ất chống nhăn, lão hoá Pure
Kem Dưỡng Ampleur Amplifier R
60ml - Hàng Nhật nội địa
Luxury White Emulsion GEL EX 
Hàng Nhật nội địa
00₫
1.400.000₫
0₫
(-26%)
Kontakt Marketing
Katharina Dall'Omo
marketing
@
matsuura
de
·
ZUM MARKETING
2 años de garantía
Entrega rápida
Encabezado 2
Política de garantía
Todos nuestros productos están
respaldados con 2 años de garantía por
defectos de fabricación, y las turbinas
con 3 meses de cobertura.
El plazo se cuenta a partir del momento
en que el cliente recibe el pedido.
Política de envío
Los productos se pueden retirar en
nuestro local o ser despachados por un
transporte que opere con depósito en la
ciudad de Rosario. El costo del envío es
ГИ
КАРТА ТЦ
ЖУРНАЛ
--
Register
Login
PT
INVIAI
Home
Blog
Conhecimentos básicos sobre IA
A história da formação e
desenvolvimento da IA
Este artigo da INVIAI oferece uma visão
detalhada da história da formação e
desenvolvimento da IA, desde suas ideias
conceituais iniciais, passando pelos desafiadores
--
__What is required__
How many of the lines above include the string "Política"? Answer with the number only.

__Answer to the exercise__
2